Record excerpts:

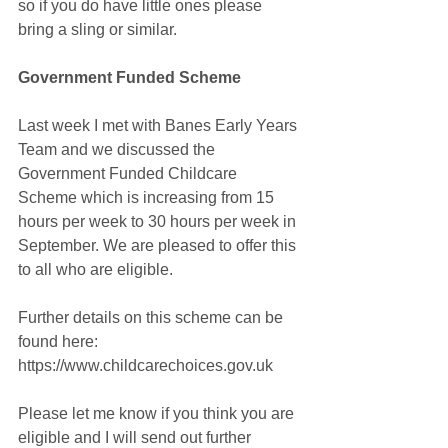
so if you do have little ones please 
bring a sling or similar.
Government Funded Scheme
Last week I met with Banes Early Years 
Team and we discussed the 
Government Funded Childcare 
Scheme which is increasing from 15 
hours per week to 30 hours per week in 
September. We are pleased to offer this 
to all who are eligible. 
Further details on this scheme can be 
found here: 
https://www.childcarechoices.gov.uk
Please let me know if you think you are 
eligible and I will send out further 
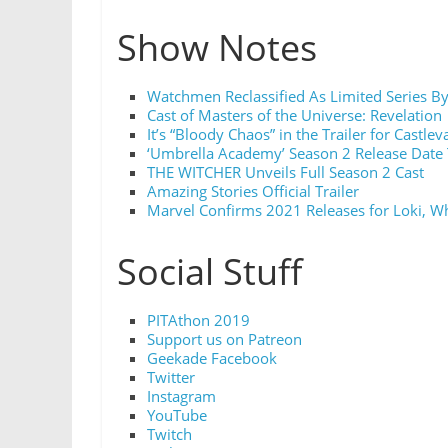
Show Notes
Watchmen Reclassified As Limited Series B
Cast of Masters of the Universe: Revelation
It’s “Bloody Chaos” in the Trailer for Castle
‘Umbrella Academy’ Season 2 Release Date 
THE WITCHER Unveils Full Season 2 Cast
Amazing Stories Official Trailer
Marvel Confirms 2021 Releases for Loki, W
Social Stuff
PITAthon 2019
Support us on Patreon
Geekade Facebook
Twitter
Instagram
YouTube
Twitch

Instructions to follow:
Search the records for the word "this" and return every line that holds it.

Reply to the exercise:
September. We are pleased to offer this 
Further details on this scheme can be 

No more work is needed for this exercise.